This includes electricity access, financial inclusion, and other indicators across countries from 2006 to 2022.  
The cleaned dataset is now ready for analysis in Tableau or Power BI.

In [38]:
df_final['series_name'].unique()

array(['Access to electricity, rural (% of rural population)',
       'Access to clean fuels and technologies for cooking (% of population)',
       'Access to clean fuels and technologies for cooking, urban (% of urban population)',
       'Account ownership at a financial institution or with a mobile-money-service provider (% of population ages 15+)',
       'Account ownership at a financial institution or with a mobile-money-service provider, male (% of population ages 15+)',
       'Account ownership at a financial institution or with a mobile-money-service provider, poorest 40% (% of population ages 15+)'],
      dtype=object)

#  Step 11: Key Performance Indicators (KPIs)  
Now we calculate and explore high-impact development indicators from the World Bank dataset — starting with electricity access.
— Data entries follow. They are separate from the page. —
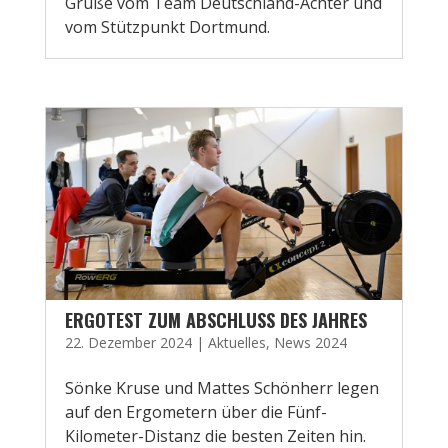
Grüße vom Team Deutschland-Achter und
vom Stützpunkt Dortmund.
ERGOTEST ZUM ABSCHLUSS DES JAHRES
22. Dezember 2024
|
Aktuelles
,
News 2024
Sönke Kruse und Mattes Schönherr legen
auf den Ergometern über die Fünf-
Kilometer-Distanz die besten Zeiten hin.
###  KPI 1: Average Global Electricity Access (2006–2022)  
This metric shows the overall access to electricity across all countries and years in the dataset.

In [39]:
# Filter for electricity access series (corrected)
elec = df_final[df_final['series_name'] == "Access to electricity, rural (% of rural population)"]

# Calculate global average
avg_elec = elec['value'].mean()
print(f"🌍 Average rural electricity access (2006–2022): {avg_elec:.2f}%")

🌍 Average rural electricity access (2006–2022): 78.71%


###  KPI 2: Countries with Less Than 50% Electricity Access in 2022  
This highlights regions where access to electricity is still very limited.

In [40]:
# Filter 2022 rural electricity access data
low_access_2022 = elec[elec['year'].dt.year == 2022]
low_access_2022 = low_access_2022[low_access_2022['value'] < 50]

# Display countries below 50%
low_access_2022[['country_name', 'value']].sort_values(by='value')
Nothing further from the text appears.